2

I know that limit method can limit the Java Stream length by specified value.

But is there a way to limit the Stream length by the total of int values that are field of items of the stream?

The stream is made from List.

The requirements are:

  • The way needs to be able to execute processes in parallel
  • The way needs to create Stream object.
  • I prefer to use Java8 if possible.

Now I implement it by the following way.

  1. Use for statement and count the total.
  2. And then break the for statement when the total reaches the limit value.

But this way cannot satisfy the requirements.

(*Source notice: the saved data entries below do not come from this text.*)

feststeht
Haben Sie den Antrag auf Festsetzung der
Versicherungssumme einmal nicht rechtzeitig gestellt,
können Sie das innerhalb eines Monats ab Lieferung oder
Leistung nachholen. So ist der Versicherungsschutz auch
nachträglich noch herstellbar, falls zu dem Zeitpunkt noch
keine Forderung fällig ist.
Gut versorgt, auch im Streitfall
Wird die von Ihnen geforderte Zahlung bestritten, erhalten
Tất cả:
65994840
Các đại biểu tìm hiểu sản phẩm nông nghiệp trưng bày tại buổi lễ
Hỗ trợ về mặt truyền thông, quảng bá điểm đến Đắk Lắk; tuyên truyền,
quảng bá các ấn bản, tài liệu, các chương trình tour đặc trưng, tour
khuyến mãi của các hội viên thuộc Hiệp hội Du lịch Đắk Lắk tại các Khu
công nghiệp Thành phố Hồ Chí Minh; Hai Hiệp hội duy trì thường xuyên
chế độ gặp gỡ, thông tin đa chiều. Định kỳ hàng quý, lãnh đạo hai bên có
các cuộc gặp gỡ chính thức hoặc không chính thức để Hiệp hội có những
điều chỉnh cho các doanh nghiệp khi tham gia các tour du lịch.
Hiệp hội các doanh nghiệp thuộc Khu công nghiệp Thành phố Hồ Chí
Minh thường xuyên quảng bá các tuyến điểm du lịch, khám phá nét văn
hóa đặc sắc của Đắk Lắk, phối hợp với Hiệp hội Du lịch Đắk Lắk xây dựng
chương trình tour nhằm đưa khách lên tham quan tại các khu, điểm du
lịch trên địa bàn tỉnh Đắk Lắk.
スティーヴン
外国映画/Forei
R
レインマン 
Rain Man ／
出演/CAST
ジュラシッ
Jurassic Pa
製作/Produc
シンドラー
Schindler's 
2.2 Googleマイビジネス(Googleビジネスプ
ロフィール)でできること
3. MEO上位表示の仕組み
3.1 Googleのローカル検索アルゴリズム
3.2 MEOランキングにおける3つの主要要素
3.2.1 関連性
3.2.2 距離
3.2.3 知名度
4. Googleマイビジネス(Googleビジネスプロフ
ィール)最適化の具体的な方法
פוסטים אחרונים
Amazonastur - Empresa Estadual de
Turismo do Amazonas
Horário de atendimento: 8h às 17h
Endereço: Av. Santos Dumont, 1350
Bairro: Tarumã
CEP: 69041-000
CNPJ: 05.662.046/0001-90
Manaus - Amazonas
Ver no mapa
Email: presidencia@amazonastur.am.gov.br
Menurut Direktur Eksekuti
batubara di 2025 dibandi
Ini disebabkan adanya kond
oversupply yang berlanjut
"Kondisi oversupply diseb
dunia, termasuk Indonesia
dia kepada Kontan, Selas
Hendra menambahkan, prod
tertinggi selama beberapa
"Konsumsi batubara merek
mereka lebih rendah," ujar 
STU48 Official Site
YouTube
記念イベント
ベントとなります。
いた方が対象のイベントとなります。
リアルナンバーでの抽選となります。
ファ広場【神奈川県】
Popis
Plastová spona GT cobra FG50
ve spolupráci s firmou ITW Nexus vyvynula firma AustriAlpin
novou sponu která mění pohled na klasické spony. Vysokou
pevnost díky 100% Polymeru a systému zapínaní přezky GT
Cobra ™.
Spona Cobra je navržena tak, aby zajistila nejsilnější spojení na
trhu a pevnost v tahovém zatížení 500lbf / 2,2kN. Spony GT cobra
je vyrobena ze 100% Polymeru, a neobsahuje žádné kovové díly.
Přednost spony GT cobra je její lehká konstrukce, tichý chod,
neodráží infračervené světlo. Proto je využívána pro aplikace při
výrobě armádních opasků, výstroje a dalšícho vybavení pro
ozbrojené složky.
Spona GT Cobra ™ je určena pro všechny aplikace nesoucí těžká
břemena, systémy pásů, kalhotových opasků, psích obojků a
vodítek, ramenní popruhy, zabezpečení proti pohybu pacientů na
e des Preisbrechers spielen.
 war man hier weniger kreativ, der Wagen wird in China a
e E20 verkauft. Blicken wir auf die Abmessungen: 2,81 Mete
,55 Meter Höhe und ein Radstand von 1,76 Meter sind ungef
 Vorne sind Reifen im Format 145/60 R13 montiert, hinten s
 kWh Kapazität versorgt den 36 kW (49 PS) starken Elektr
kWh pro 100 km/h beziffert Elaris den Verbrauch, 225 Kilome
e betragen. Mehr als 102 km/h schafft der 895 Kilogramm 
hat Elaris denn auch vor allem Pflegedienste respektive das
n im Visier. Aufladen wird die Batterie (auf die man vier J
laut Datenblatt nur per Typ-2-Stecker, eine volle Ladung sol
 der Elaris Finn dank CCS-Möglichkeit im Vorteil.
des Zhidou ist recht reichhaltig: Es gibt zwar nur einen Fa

If limitByTotalIntOf method is given, the ideal way I want is:

class Item { int value; }
List<Item> listOfItems = createListOfItems();

int limitValue = 10000;
listOfItems.parallelStream()
    .map(item -> /* set value */)
    .limitByTotalIntOf(limitValue, item -> item.value)
    .map(item -> /* do something */);

Current way is:

int total = 0;
for(Item item: listOfItems) {
    int v = /* set value */;
    total += v;
    if(total < limitValue) break;
    /* do something */
}

Is there any way to satisfy the requirements?

Naman
  • 27,789
  • 26
  • 218
  • 353
ssskkk
  • 21
  • 2

1 Answers1

1

Assuming that your /* do something */ is an expensive operation that truly benefits from parallel processing, the best solution is to separate the selection of the affected items from their actual processing.

The selection is best done sequentially, similar to the loop you already have:

List<Item> selectedItems = listOfItems;
int total = 0;
for(int ix = 0, num = listOfItems.size(); ix < num; ix++) {
    total += listOfItems.get(ix).getValue();
    if(total > limitValue) {
        selectedItems = listOfItems.subList(0, ix);
        break;
    }
}
selectedItems.parallelStream()
// your actual heavy operation

Note that, given the current implementation, a parallel stream over a sublist is way more efficient than using limit(…) on a parallel stream over the entire list.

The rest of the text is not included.